Earlier this year we described the “Fourth Industrial Revolution” in biotechnology, hallmarked by global competition between the US and China.  In our recommendations for how to successfully grow the US bioeconomy, we recommended a focus on reshoring US production capacity, creating new state and local businesses focused on biomanufacturing, and expanding the use of bio-based products.[i]  “Lessons learned” assessments applied in the post-COVID environment now offer a timely opportunity to apply these recommendations as we remedy U.S. biotechnology response capabilities; not only can we greatly improve our capability to respond in the future, but at the same time, we can prototype the modernization of our bio-industrial base.

Perhaps the best example of a static, antiquated response capability that typifies a lack of biotechnology modernization is the Strategic National Stockpile (SNS)[ii]. The word “stockpile” itself brings to mind cavernous warehouses in inconspicuous locations around the country, full of boxes, cartons, and pallets of emergency medical goods, slowly and inexorably approaching their expiration dates. Prior to COVID19, most Americans did not know of the existence of this strategic resource that the US had been investing in since its creation 1998.  They quickly learned, through life-or-death media stories, that the stockpile may not have enough supplies to cover patients’ needs across the country.[iii]  But as originally conceived, the SNS was never intended to supply the entire population of the US in a medical emergency, rather, it was created as a surge capacity: to set up transient medical field hospitals in individual public health emergencies, and provide a stop-gap, short-term back up to individual States’ stockpiles. Perhaps the most important, key feature of the stockpile is to house specialized medicines to protect against biological or chemical attacks against the US, such as the use of anthrax or nerve agents, requiring countermeasures that pharmaceutical companies would not produce otherwise.

Government responders were able to meet the demands on our vulnerable medical supply chains through massive feats of logistics. Large volume acquisitions from overseas suppliers,[iv] use of the Defense Department’s (DOD) stockpiles, and employment of the Defense Production Act[v] managed to meet needs at the height of the pandemic’s spread.
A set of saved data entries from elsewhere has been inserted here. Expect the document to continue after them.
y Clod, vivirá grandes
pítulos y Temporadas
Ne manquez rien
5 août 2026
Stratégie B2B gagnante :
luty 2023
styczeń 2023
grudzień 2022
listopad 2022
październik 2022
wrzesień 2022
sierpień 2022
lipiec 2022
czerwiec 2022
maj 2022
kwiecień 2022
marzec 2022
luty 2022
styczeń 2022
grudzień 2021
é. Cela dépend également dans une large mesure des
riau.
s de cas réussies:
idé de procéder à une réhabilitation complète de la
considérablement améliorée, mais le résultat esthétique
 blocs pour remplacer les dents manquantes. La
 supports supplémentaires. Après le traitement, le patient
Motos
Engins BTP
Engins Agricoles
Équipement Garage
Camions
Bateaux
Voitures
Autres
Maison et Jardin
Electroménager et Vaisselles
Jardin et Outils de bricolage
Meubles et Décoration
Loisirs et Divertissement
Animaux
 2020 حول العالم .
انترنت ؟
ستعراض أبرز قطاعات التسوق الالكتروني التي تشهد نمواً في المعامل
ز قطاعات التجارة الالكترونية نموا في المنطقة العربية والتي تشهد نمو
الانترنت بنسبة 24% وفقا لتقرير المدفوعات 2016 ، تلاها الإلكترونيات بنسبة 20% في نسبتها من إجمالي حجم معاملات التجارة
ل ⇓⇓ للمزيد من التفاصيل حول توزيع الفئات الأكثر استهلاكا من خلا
While this worked, it is not the way we should handle the next pandemic crisis. This places the power to cut off supplies to the U.S. in hands of foreign governments and global markets - and depleting DOD’s stockpiles leaves the armed forces at a potential disadvantage in terms of medical readiness should a conflict arise.
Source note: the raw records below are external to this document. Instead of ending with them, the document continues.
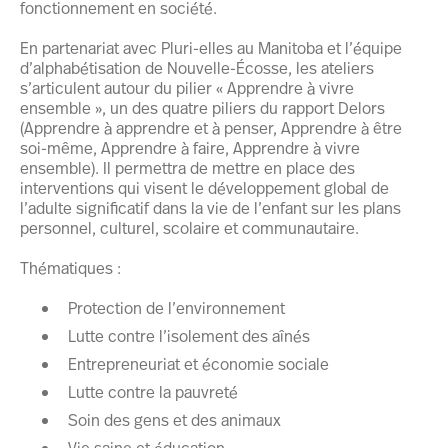
fonctionnement en société.
En partenariat avec Pluri-elles au Manitoba et l’équipe
d’alphabétisation de Nouvelle-Écosse, les ateliers
s’articulent autour du pilier « Apprendre à vivre
ensemble », un des quatre piliers du rapport Delors
(Apprendre à apprendre et à penser, Apprendre à être
soi-même, Apprendre à faire, Apprendre à vivre
ensemble). Il permettra de mettre en place des
interventions qui visent le développement global de
l’adulte significatif dans la vie de l’enfant sur les plans
personnel, culturel, scolaire et communautaire.
Thématiques :
Protection de l’environnement
Lutte contre l’isolement des aînés
Entrepreneuriat et économie sociale
Lutte contre la pauvreté
Soin des gens et des animaux
Vie saine et éducation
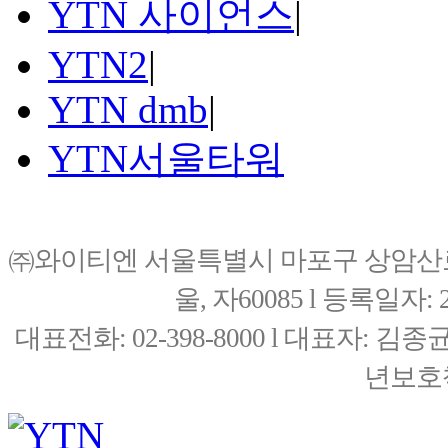
YTN 사이언스
|
YTN2
|
YTN dmb
|
YTN서울타워
㈜와이티엔 서울특별시 마포구 상암산로76(
울, 자60085 l 등록일자: 20
대표전화: 02-398-8000 l 대표자: 
년보호책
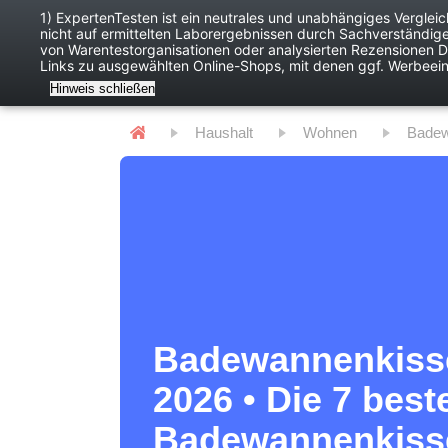
1) ExpertenTesten ist ein neutrales und unabhängiges Verglei
nicht auf ermittelten Laborergebnissen durch Sachverständig
Baby
Digitales
von Warentestorganisationen oder analysierten Rezensionen Dr
Links zu ausgewählten Online-Shops, mit denen ggf. Werbeei
Hinweis schließen
Haushalt
Wohnen
Bade
Badewannenkiss
2026 • Die 7 best
Badewannenkiss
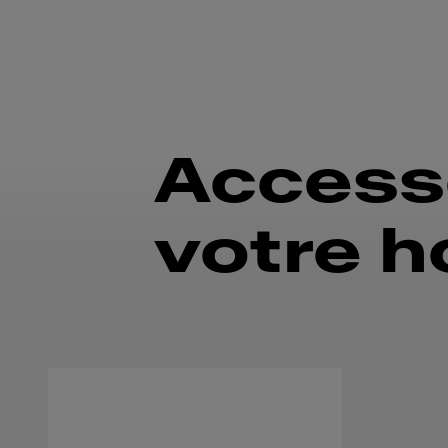
Accesso
votre h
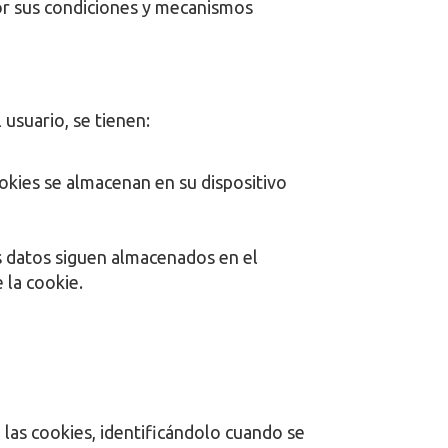
or sus condiciones y mecanismos
 usuario, se tienen:
okies se almacenan en su dispositivo
os datos siguen almacenados en el
 la cookie.
 las cookies, identificándolo cuando se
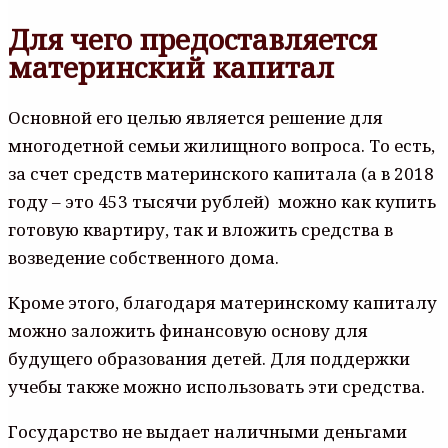
Для чего предоставляется
материнский капитал
Основной его целью является решение для
многодетной семьи жилищного вопроса. То есть,
за счет средств материнского капитала (а в 2018
году – это 453 тысячи рублей) можно как купить
готовую квартиру, так и вложить средства в
возведение собственного дома.
Кроме этого, благодаря материнскому капиталу
можно заложить финансовую основу для
будущего образования детей. Для поддержки
учебы также можно использовать эти средства.
Государство не выдает наличными деньгами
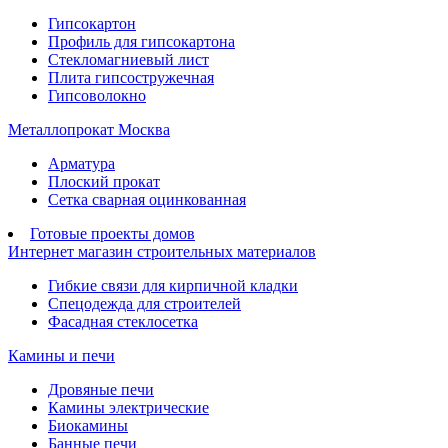
Гипсокартон
Профиль для гипсокартона
Стекломагниевый лист
Плита гипсостружечная
Гипсоволокно
Металлопрокат Москва
Арматура
Плоский прокат
Сетка сварная оцинкованная
Готовые проекты домов
Интернет магазин строительных материалов
Гибкие связи для кирпичной кладки
Спецодежда для строителей
Фасадная стеклосетка
Камины и печи
Дровяные печи
Камины электрические
Биокамины
Банные печи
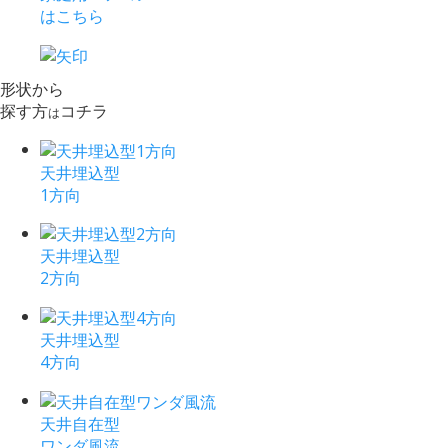
はこちら
形状から
探す方
コチラ
は
天井埋込型
1方向
天井埋込型
2方向
天井埋込型
4方向
天井自在型
ワンダ風流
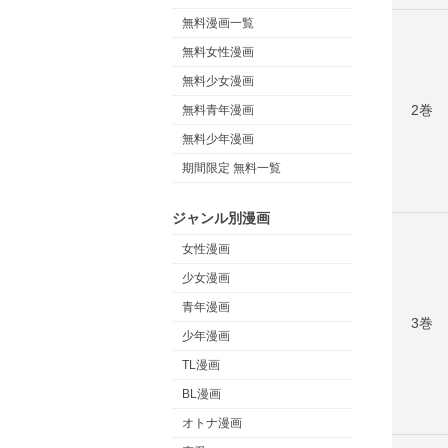
無料漫画一覧
無料女性漫画
無料少女漫画
2巻
無料青年漫画
無料少年漫画
期間限定 無料一覧
ジャンル別漫画
女性漫画
少女漫画
青年漫画
3巻
少年漫画
TL漫画
BL漫画
オトナ漫画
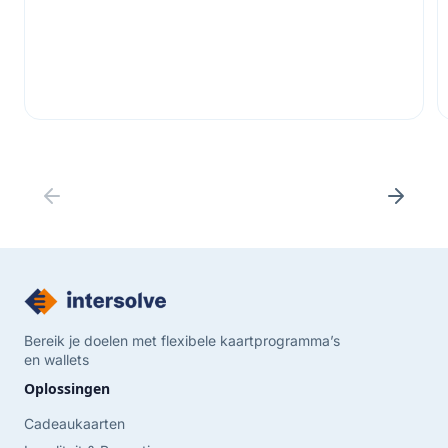
Bereik je doelen met flexibele kaartprogramma’s
en wallets
Oplossingen
Cadeaukaarten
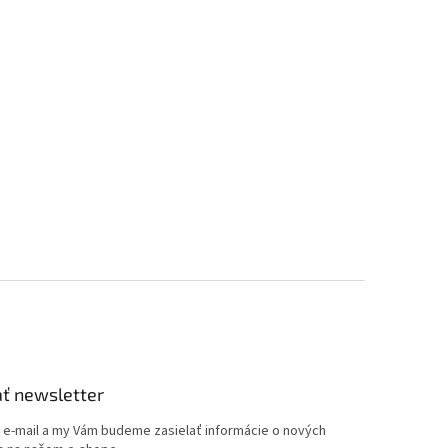
ť newsletter
j e-mail a my Vám budeme zasielať informácie o nových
We now have the opportunity to create a modernized biotechnology construct for the SNS more consistent with its original inception - one that features agility and flexibility, that could meet a broader range of threats that will have more diverse needs, and takes advantage of the biotechnology revolution already happening in the US economy.  While the stockpile will still require the warehousing of emergency medical goods, it can also have a portion of its effort devoted to a more flexible and dynamic production capacity of bio-based essential materials.

A “Bio-based” Stockpile

Instead of building the SNS only with completed drugs, medical supplies, and standard active pharmaceutical ingredients (or ‘API’s’), the SNS could grow a “warm base” of biologically produced materials through the bioeconomy’s expanding biomanufacturing industry.[vi]  By using the COVID experience as an exemplar, a thorough assessment of rate-limited raw supplies that were in need during the pandemic should be a starting point.  Many companies are already producing these raw materials for everyday products as the bioeconomy grows in the US, so instead of building a parallel industrial base just for the SNS, public private partnerships could be created to leverage this existing commercial activity from established, successful biomanufacturing companies on an as-needed basis. By selecting contributors that are distributed throughout the US and establishing continuous minimum stockage levels of designated raw materials and in-place contracts for emergency execution, we would not only re-shore needed supplies and reduce dependence on foreign suppliers, but create a widespread, distributed model throughout the states that offers agility for response in just-in-time fashion. An additional benefit of developing a broad base of manufacturing capacity is the ability to overcome the historic challenge of manufacturing scale up. Rather than expecting one company to have a hundred-fold increase in production, the US can gain the same output through a coalition of companies, each increasing on a more realistic scale.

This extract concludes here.